“Journey to the Ends of the World: Michele Ruggieri and the Jesuits in China” book launch on Thursday: The man who presented China to the world
Professor Eugenio Lo Sardo aims to bring Italy closer to Macau, which “is so linked with Italian history”, by introducing the man who, according to him, “made Europe aware of the real dimension of China”: Michele Ruggieri.
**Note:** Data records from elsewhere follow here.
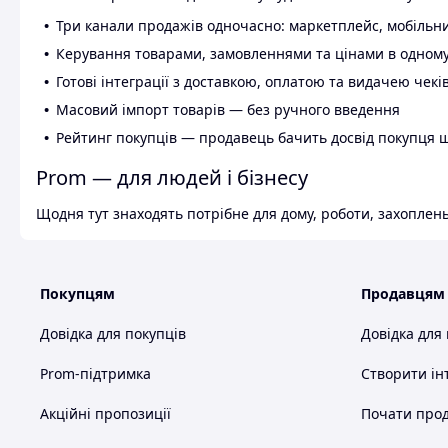
Три канали продажів одночасно: маркетплейс, мобільни
Керування товарами, замовленнями та цінами в одному
Готові інтеграції з доставкою, оплатою та видачею чекі
Масовий імпорт товарів — без ручного введення
Рейтинг покупців — продавець бачить досвід покупця 
Prom — для людей і бізнесу
Щодня тут знаходять потрібне для дому, роботи, захоплень
Покупцям
Продавцям
Довідка для покупців
Довідка для
Prom-підтримка
Створити ін
Акційні пропозиції
Почати прод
Mr Lo Sardo is the Director of the National Archives of Rome and curator of the Macau Museum’s soon-to-be-launched exhibition ‘Journey to the Ends of the World: Michele Ruggieri and the Jesuits in China’. “Michele Ruggieri was the first Jesuit to learn Chinese, namely in Macau, and was approved to conduct missionary work in China’s inland cities”, the curator explained yesterday during an introductory seminar on the exhibition.
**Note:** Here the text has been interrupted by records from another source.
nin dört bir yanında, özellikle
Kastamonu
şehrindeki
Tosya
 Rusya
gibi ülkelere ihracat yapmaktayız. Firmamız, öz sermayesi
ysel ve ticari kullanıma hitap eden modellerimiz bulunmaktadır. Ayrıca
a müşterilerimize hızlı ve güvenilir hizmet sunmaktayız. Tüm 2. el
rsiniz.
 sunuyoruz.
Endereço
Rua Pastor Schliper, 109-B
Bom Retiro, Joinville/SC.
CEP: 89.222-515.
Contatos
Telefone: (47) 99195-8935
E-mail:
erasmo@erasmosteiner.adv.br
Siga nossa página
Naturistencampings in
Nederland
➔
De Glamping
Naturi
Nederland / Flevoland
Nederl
The Jesuit left Naples, which at that time was part of the Spanish empire, together with another well-known missionary, Matteo Ricci, in 1577. Both were first sent to Goa, and Ruggieri arrived in Macau two years later, when he was 35 years old, “three years earlier than Ricci”. Both of them “revolutionized the then-view of the world”, the professor made clear. “China was thought at that time to be a small area in the known world. Ruggieri and Ricci made observations of lunar eclipses and discovered the exact longitude of China, and the enormous extent of the Chinese empire was revealed to an astonished Europe.” As a result of their discovery, “it then became clear that the ancient texts and maps were full of errors. None of the navigators before had ever mentioned a vast territory.” Ruggieri was the first to describe this land, and the diagrams of China drawn by him and others are the key element of this exhibition, “since it was the first map of China drawn by the West, although never officially printed.” In 1987, the maps were found in the National Archives of Rome in Italy. “These atlases firstly introduced the geographic locations, rivers, agriculture, mining, education and culture of different provinces in China to the Western world, illustrating the importance of the southern region of China.”
Before being able to do so, Ruggieri, however, had to learn Chinese in Macau. “He was helped by a painter who drew a picture next to each ideogram to illustrate what it meant.” But because “in Macau few people knew the language used by the Mandarins, the magistrates”, the Jesuit began to travel to the Canton fairs. “The efforts he made to learn their language were very much appreciated by the Chinese, so he was almost able to consider himself the friend of an important Mandarin.”
Due to this relationship, the missionary obtained permission to reside in Zhaoqing, the then-capital of Guangdong and Guangxi. “He was the first occidental to receive permission to reside in China”, we learn. From there, he travelled further into China with another Jesuit, Almeida. He wrote a book describing many aspects of life in China, such as the “luxury of traveling by boat, high level of sanitary and living conditions.” An enterprise, which was not without dangers for the European missionary: “China was the example showing that it was possible to live without the Pope. A country with 107 million people, that lived longer than in Europe, had different religions, good rivers and cities.” According to the professor, Ruggieri became especially influenced by Buddhism. He also realized that “the Chinese were able to accept foreigners preaching the gospel in their own country”, whereas “it was not allowed to print a description of China in Naples.” Thus he saw that “China was more open.”
The exhibition of the man who revolutionized both the European and his own way of thinking starts next Thursday. It will display the original atlases and other maps of China drawn by the Jesuits, as well as the astronomical instruments they used showing the great significance of Chinese learning spreading to the West and Sino-Western cultural exchange. As to the Macau-Italy connection, the curator promises, “You will see traces of this long relationship in the exhibition.”